**EXERCISE GOAL:** From the entries below, please output exactly the lines starting at the one containing "and transphobic" and ending at the one containing "candidacy for the", both included.

== DATASET RECORDS ==

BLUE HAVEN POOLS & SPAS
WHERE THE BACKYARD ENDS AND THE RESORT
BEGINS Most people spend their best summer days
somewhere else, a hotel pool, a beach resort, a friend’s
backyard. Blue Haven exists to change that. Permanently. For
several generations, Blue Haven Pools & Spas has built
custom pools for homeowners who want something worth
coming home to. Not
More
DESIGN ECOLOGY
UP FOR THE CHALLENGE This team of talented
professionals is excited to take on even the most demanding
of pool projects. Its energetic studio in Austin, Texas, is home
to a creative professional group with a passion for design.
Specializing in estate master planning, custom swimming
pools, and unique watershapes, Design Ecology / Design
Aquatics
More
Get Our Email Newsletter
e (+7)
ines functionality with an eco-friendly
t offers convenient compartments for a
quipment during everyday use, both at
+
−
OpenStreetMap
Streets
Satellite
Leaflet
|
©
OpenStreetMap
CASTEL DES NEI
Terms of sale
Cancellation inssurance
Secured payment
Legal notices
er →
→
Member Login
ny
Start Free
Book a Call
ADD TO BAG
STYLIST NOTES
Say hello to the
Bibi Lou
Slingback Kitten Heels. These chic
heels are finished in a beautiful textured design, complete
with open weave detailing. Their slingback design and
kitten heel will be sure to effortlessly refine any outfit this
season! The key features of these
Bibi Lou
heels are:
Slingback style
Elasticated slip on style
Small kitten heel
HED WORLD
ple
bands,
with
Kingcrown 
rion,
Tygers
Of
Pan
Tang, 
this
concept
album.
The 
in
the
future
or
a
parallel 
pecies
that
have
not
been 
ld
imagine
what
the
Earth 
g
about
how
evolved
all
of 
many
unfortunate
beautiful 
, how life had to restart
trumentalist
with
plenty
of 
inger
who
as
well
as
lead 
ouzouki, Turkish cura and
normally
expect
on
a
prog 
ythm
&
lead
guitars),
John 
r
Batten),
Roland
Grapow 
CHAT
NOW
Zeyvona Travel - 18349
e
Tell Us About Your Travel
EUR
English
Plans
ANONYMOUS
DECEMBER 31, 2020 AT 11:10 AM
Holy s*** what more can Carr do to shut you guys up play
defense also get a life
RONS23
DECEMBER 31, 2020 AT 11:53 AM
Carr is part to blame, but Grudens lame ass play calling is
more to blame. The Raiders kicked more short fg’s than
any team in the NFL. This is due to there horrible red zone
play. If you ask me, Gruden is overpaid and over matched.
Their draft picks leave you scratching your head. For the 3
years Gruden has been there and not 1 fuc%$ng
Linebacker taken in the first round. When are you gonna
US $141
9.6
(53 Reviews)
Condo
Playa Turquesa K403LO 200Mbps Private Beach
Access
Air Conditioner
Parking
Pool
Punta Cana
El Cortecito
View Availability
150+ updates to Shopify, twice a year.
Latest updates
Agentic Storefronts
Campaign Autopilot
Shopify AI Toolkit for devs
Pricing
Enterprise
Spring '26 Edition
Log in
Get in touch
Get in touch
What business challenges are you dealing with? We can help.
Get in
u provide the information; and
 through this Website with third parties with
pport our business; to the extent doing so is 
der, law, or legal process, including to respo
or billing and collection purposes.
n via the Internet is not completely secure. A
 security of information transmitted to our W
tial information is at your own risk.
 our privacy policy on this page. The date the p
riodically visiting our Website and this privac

===
== DATASET RECORDS ==

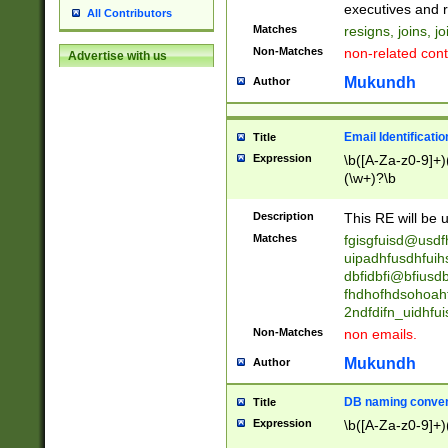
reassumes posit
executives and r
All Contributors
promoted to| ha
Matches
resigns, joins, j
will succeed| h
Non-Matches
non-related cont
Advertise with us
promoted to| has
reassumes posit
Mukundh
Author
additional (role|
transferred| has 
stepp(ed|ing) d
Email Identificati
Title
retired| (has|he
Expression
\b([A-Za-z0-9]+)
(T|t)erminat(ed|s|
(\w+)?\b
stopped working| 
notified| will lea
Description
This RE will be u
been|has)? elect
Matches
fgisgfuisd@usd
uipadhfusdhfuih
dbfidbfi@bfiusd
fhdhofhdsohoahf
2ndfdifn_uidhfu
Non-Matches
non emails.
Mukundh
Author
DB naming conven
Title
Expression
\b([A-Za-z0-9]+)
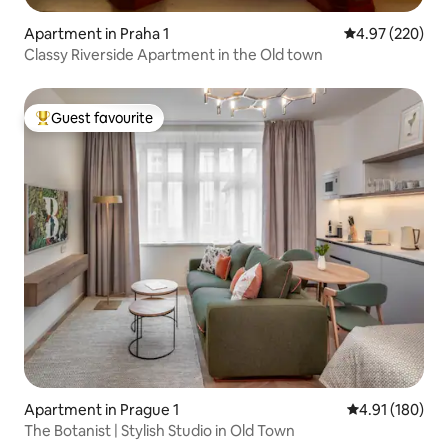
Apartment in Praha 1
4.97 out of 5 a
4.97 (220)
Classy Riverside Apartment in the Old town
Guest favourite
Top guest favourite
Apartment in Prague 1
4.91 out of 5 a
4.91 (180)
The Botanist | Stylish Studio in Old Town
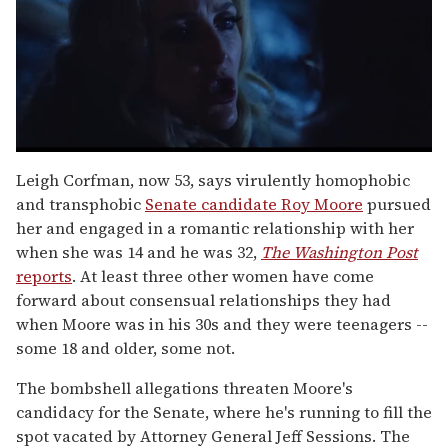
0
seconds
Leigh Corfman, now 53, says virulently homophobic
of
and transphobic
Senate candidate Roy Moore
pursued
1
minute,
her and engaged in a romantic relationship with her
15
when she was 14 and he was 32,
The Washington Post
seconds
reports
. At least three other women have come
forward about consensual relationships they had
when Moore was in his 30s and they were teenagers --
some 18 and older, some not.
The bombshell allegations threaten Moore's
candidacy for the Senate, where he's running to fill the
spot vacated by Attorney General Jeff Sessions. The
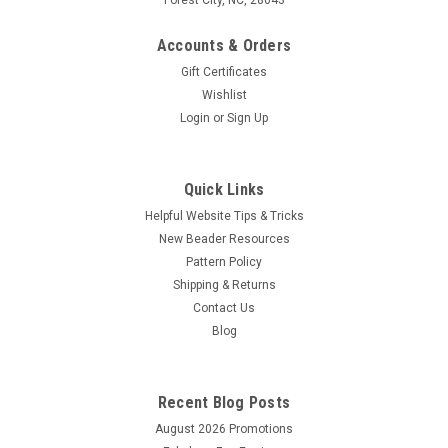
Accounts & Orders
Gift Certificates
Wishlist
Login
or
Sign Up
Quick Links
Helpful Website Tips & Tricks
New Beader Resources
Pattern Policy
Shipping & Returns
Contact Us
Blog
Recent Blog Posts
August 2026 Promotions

===
== DATASET RECORDS ==

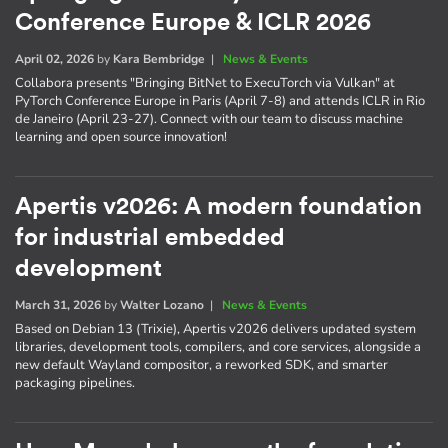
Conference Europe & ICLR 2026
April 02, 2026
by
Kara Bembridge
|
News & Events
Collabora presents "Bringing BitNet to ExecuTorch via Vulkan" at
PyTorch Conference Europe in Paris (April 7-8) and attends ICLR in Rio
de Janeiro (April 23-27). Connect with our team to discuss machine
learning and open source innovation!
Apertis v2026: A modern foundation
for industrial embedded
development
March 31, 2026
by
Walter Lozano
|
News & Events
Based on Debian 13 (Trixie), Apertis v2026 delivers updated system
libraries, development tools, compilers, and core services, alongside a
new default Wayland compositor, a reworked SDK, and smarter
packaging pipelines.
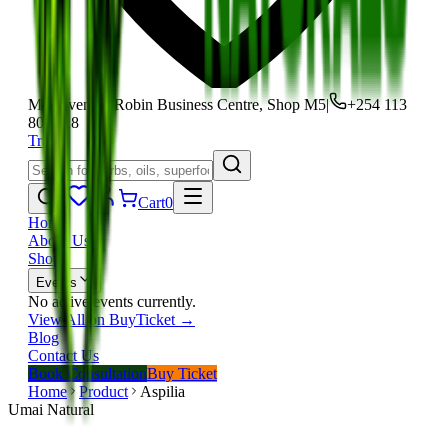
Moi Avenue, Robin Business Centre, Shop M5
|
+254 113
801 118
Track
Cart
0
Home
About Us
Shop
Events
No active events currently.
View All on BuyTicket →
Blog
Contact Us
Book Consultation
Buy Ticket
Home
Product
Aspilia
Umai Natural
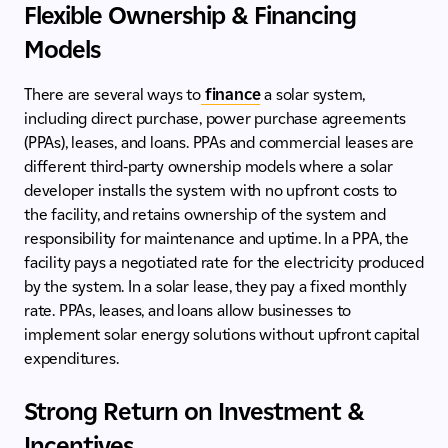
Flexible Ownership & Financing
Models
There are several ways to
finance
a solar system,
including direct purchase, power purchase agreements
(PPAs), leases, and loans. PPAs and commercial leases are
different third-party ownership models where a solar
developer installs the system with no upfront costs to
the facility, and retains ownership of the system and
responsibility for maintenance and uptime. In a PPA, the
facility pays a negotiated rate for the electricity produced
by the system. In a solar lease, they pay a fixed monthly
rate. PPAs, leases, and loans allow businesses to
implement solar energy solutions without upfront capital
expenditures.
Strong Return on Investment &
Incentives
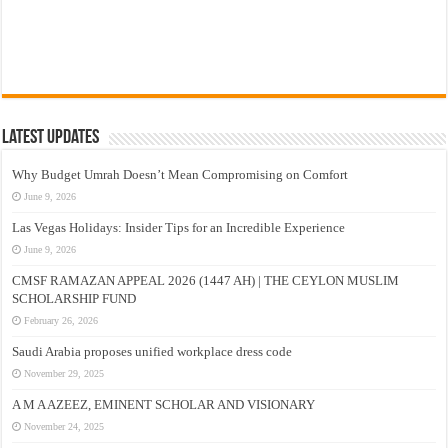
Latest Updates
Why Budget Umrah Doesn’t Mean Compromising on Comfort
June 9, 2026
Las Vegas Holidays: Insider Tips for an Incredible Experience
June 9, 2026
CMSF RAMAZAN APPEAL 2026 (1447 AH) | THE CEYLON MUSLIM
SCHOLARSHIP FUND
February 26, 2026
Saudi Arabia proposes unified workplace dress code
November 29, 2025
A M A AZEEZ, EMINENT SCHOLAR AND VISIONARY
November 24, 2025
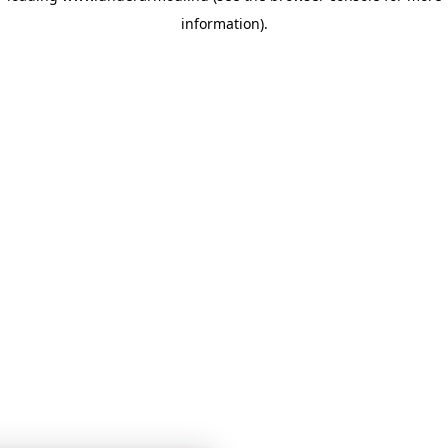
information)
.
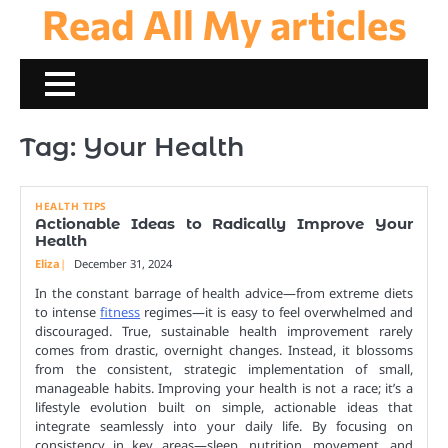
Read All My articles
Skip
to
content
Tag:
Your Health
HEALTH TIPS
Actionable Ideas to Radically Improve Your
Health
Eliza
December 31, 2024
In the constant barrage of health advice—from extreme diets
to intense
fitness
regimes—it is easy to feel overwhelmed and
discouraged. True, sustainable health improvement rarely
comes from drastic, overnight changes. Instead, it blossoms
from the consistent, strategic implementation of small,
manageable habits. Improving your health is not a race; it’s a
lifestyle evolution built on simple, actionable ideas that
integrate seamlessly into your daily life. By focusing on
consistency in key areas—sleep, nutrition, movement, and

===

**OUTPUT FOR THIS EXERCISE:**
and transphobic
Senate candidate Roy Moore
pursued
1
minute,
her and engaged in a romantic relationship with her
15
when she was 14 and he was 32,
The Washington Post
seconds
reports
. At least three other women have come
forward about consensual relationships they had
when Moore was in his 30s and they were teenagers --
some 18 and older, some not.
The bombshell allegations threaten Moore's
candidacy for the Senate, where he's running to fill the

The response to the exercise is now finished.